For Individuals with Special Needs

Not only is the Guitar Barre well suited for anyone wanting to easily get started playing the Guitar, Banjo, Ukulele, Mandolin and other fretted instruments, it is the perfect tool for those with a disability that might otherwise preclude them from playing at all. We have many satisfied customers with hand injuries, missing fingers and arthritic conditions which would limit their playing ability.

For most of us, there just isn’t enough strength in one finger to push all the strings down at a fret to produce barre chords (as is the case with traditional barre chording or with a 'slide'). One of the beauties of the Guitar Barre is its wide finger rest, enabling one to push down with the entire hand, not with just one finger.

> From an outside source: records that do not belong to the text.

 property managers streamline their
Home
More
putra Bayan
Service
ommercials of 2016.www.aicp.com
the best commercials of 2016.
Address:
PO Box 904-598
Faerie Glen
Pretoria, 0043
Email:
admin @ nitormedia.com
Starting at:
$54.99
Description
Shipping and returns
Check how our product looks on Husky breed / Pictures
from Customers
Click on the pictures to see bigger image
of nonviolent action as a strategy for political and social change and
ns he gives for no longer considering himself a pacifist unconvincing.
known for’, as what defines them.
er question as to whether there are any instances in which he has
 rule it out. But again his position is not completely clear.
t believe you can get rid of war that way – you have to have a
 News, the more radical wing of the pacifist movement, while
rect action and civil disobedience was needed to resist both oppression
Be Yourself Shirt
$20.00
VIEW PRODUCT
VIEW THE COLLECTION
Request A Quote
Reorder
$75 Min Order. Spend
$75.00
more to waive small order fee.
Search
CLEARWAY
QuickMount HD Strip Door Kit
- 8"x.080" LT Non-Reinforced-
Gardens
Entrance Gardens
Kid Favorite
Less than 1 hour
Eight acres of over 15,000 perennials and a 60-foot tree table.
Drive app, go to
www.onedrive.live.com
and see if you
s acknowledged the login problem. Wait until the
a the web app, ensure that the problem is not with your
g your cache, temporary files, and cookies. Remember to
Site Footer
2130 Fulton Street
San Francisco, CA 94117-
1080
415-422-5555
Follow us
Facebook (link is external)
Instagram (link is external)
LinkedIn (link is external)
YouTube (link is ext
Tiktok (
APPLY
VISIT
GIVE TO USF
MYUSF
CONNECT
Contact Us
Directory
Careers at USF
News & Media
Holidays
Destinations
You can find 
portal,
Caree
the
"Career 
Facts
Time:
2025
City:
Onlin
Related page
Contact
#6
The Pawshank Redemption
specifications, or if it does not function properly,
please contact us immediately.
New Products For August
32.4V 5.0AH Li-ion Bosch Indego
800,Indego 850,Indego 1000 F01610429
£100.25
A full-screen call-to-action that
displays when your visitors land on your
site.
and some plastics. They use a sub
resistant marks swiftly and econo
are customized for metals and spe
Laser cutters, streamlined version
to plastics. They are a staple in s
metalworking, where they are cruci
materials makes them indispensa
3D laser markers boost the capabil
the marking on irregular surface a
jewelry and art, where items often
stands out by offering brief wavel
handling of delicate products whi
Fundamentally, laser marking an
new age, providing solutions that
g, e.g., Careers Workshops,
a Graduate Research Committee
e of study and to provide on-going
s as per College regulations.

Another versatile feature of the Guitar Barre is its two interchangeable 'bars', one soft for regular play, and one hard for 'slide' style play. For those having difficulty pushing all the strings down at a fret, even with the Guitar Barre (e.g., young children), the 'hard bar', which acts as a moveable fret and does not require that the strings be depressed all the way down, facilitates beginning success.

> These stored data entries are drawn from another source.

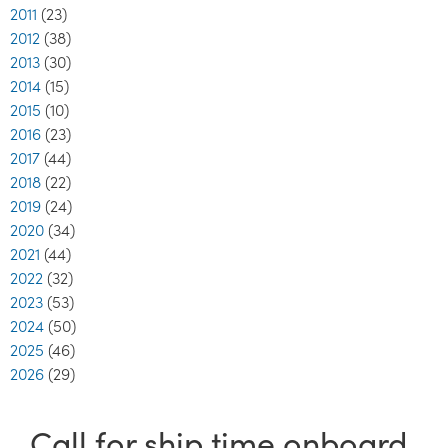
2011
(23)
2012
(38)
2013
(30)
2014
(15)
2015
(10)
2016
(23)
2017
(44)
2018
(22)
2019
(24)
2020
(34)
2021
(44)
2022
(32)
2023
(53)
2024
(50)
2025
(46)
2026
(29)
Call for ship time onboard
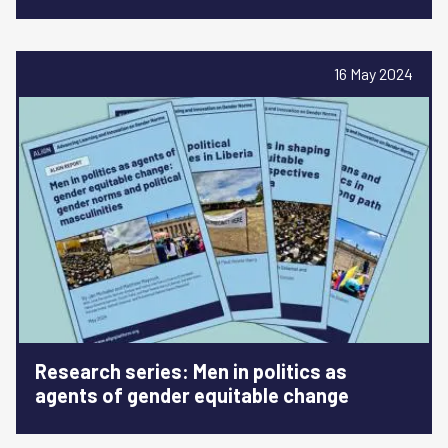
16 May 2024
Research series: Men in politics as
agents of gender equitable change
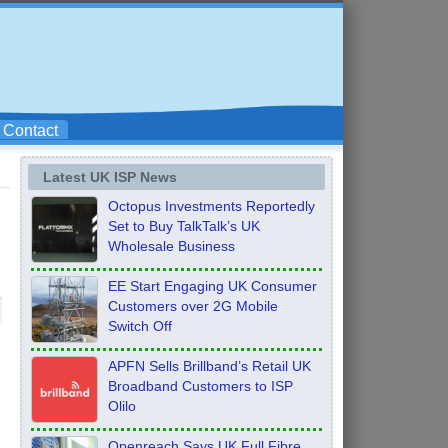
Contact
Latest UK ISP News
Octopus Investments Reportedly
Set to Buy TalkTalk’s UK
Wholesale Business
EE Start Engaging UK Consumer
Customers over 2G Mobile
Switch Off
APFN Sells Brillband’s Retail UK
Broadband Customers to ISP
Olilo
Openreach Says UK Full Fibre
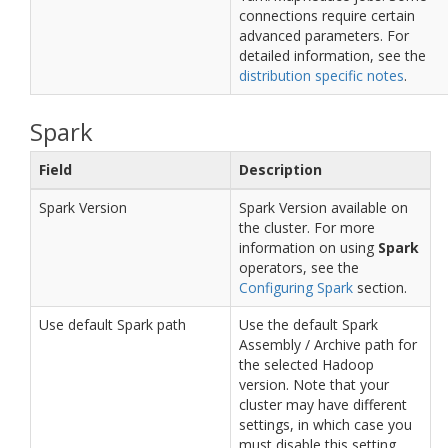
connections require certain
advanced parameters. For
detailed information, see the
distribution specific notes
.
Spark
Field
Description
Spark Version
Spark Version available on
the cluster. For more
information on using
Spark
operators, see the
Configuring Spark
section.
Use default Spark path
Use the default Spark
Assembly / Archive path for
the selected Hadoop
version. Note that your
cluster may have different
settings, in which case you
must disable this setting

And finally, for those who find holding a guitar and interacting with their chording hand in a traditional fashion difficult, our "CHILD'S BARRE" is the perfect solution. In this approach, the guitar is laid flat, labels are placed on the face of the fretboard, and one just pushes the "CHILD'S BARRE" down at the appropriate fretboard label to produce the desired chord (similar to the way a dobro guitar is played).

For more on this technique, please see our For Young Children page.

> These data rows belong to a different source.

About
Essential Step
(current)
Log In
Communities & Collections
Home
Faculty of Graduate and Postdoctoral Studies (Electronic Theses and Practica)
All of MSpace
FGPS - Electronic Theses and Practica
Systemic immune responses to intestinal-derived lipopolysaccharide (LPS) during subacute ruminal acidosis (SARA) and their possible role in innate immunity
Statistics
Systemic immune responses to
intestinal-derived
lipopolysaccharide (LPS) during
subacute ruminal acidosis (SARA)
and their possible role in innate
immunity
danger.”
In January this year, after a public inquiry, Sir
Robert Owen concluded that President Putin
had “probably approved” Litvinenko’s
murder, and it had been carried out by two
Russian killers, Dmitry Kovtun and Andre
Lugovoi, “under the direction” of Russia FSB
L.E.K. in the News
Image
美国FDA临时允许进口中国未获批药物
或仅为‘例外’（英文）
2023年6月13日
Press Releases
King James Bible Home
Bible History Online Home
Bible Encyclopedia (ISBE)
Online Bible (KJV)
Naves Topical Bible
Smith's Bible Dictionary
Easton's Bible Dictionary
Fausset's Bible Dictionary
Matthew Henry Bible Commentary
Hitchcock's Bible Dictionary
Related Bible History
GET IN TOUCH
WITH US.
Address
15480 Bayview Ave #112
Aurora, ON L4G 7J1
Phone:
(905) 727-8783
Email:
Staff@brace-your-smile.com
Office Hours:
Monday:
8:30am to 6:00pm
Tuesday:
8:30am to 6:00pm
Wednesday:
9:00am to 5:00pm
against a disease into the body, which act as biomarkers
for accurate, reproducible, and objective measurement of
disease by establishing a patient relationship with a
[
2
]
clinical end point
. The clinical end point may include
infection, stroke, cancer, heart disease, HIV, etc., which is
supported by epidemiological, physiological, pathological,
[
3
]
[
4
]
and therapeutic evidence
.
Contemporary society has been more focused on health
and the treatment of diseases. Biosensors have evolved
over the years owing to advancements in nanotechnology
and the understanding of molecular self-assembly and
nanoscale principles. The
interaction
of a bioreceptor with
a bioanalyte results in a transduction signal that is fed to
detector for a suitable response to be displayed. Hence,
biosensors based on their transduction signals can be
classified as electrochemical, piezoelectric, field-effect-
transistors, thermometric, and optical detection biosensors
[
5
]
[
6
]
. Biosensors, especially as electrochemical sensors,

GUITAR BARRE METHOD for One-Handed Players

One-Handed Playing Simplified Chording for One-handed Players One-Handed Playing

The GUITAR BARRE METHOD is successfully being used to play the guitar by those with only one hand. With the instrument on the players lap (labels on the face of the fretboard), the GUITAR BARRE is held in either of two ways (pictured to the right), and is pushed down to barre the desired chord, while the index finger is used to strum the strings. With a little practice, this is a very easy and powerful method, for those with this kind of handicap, to be able to chord any guitar, banjo or ukulele.

For more information on how this is being done, please email or call us.


GUITAR BARRE METHOD for Players Who are Blind

To facilitate barre chording for blind players, stick a little piece of adhesive backed velcro at 2 to 4 of the most commonly used frets for barreing, in the same location as where the labels would be. Then the player can feel their way, with their thumb grasping around the neck, for the correct barreing positions for these 2 to 4 most commonly played chords, and align the bar accordingly.

Oftentimes, playing with one's eyes closed add's a new dimension and special ‘feeling’ to guitar playing. With the velcro tabs described above, one can intentionally close one's eyes and play successfully. This also is helpful when playing at night when there is inadequate light to see the chord labels (use beige velcro). Optionally, one can apply some sort of white stickers, easy to see in the dark, over the labels instead.